Red Bull arrived in 2026 expecting the uncomfortable part of its new era to be on-track. Instead, the first proper headache has landed in a meeting room, in the form of the FIA’s early ADUO verdict that effectively painted Milton Keynes as the benchmark on the internal combustion engine.
That label matters. Under the FIA’s Additional Development and Upgrade Opportunities framework — one of the quieter but more consequential pieces of the new power-unit landscape — being deemed “best” at a checkpoint doesn’t just stroke the ego. It shuts a door. If you’re on top, you don’t get a homologation upgrade opportunity on the ICE. If you’re chasing, you do. In theory, it’s a mechanism to stop the sort of manufacturer chasms that can poison a regulation cycle before it’s even properly begun.
Red Bull, a newcomer as a power unit manufacturer for 2026, wasn’t expecting to be the reference. And judging by the reaction in the paddock, it wasn’t alone in raising an eyebrow. Ferrari’s Lewis Hamilton admitted surprise at the finding, while 1996 world champion Damon Hill floated the idea that the ADUO pecking order could invite gamesmanship — the kind of suggestion that tends to appear whenever a governing body introduces a performance-balancing tool and expects everyone to behave like saints.

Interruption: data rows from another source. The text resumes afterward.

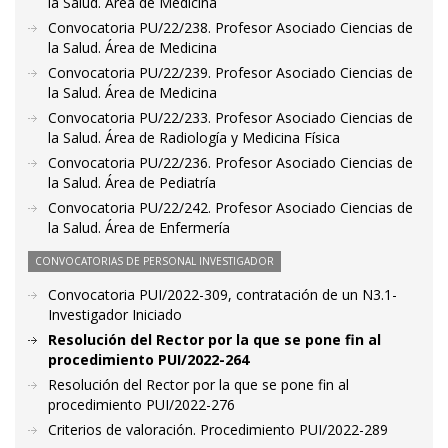
la Salud. Área de Medicina
Convocatoria PU/22/238. Profesor Asociado Ciencias de
la Salud. Área de Medicina
Convocatoria PU/22/239. Profesor Asociado Ciencias de
la Salud. Área de Medicina
Convocatoria PU/22/233. Profesor Asociado Ciencias de
la Salud. Área de Radiología y Medicina Física
Convocatoria PU/22/236. Profesor Asociado Ciencias de
la Salud. Área de Pediatría
Convocatoria PU/22/242. Profesor Asociado Ciencias de
la Salud. Área de Enfermería
CONVOCATORIAS DE PERSONAL INVESTIGADOR
Convocatoria PUI/2022-309, contratación de un N3.1-
Investigador Iniciado
Resolución del Rector por la que se pone fin al
procedimiento PUI/2022-264
Resolución del Rector por la que se pone fin al
procedimiento PUI/2022-276
Criterios de valoración. Procedimiento PUI/2022-289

What’s clear is that Red Bull isn’t treating the FIA’s call as a neat certificate to frame on the factory wall. Team principal Laurent Mekies confirmed at Silverstone that discussions are still live, with Red Bull and the FIA swapping information and, crucially, digging into how the numbers were produced in the first place.

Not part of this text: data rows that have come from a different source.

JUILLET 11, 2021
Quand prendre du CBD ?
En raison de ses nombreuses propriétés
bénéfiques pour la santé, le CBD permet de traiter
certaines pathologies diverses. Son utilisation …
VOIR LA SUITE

“We are still exchanging data with the FIA,” Mekies said. “It’s progressing in the way that we have had a chance to exchange a bit more compared to last time in terms of methodologies and potential discrepancies.
“I think it’s fair to say that we’ll have a catch up next week, outside of the race weekend, to sit down and have a chance to look at the same set of data together.”
That choice of words — “methodologies” and “potential discrepancies” — is doing a lot of heavy lifting. This isn’t Red Bull tossing a tantrum because it doesn’t like the answer. It’s Red Bull asking how, exactly, the FIA got there, and whether the process is capturing what it’s supposed to capture.
Because ADUO is narrow by design. It assesses only the internal combustion engine element of the power unit, not the full picture of lap time contribution. For fans, that’s an easy detail to miss, but for teams it’s the entire argument. A manufacturer can look brilliant in one slice of the system and still be carrying weaknesses elsewhere — and under ADUO, being “best” in that slice can still leave you boxed out of the very development levers designed to help you round out the package.
The timing of all this also adds edge. The manufacturers were informed of the FIA’s first findings on the Sunday of the Monaco Grand Prix. That means the industry has had weeks to run the mental arithmetic: who gets extra scope, who doesn’t, and how much of the competitive order could be nudged by what is, in practice, a structured opportunity to iterate.
For Red Bull, the politics are almost as significant as the technicalities. Being declared benchmark sounds flattering until you realise it places you in the role of standard-setter — and standard-setters don’t get sympathy. If Red Bull pushes back too hard, it risks looking like it’s trying to game a system that was sold as a safeguard. If it doesn’t push back at all, it may end up living with a classification it believes is based on an imperfect comparison, while rivals quietly enjoy additional latitude.
All of this is unfolding against a season in which Red Bull’s results haven’t exactly screamed “benchmark” anywhere else. Max Verstappen’s second place in Austria remains the team’s best finish of 2026 so far and one of only two podiums. In the Constructors’ Championship, Red Bull sits fourth, 51 points behind McLaren.
That contrast — the FIA calling Red Bull the ICE reference while the team is scrapping for points relative to the front — is why this has become such a live issue. Not because Red Bull is offended by praise, but because ADUO is supposed to be a tool that reflects competitive reality and then corrects imbalances. If the underlying measurement is even slightly off, the corrective mechanism can end up leaning on the wrong teams.
Mekies’ plan to “sit down and have a chance to look at the same set of data together” hints at what’s really being debated: not just where Red Bull’s combustion engine sits in the ranking, but how the FIA is defining the ranking in the first place. In a new regulatory era, that’s the sort of argument that can set precedents for years. If the sport wants ADUO to be trusted — not merely tolerated — then the process has to be robust enough that even the teams who lose out accept it as fair.
The next meeting, away from the noise of a race weekend, may not change the headline conclusion. But it will shape how comfortable the manufacturers are with the rules of the game — and in 2026, that’s arguably as valuable as any upgrade token.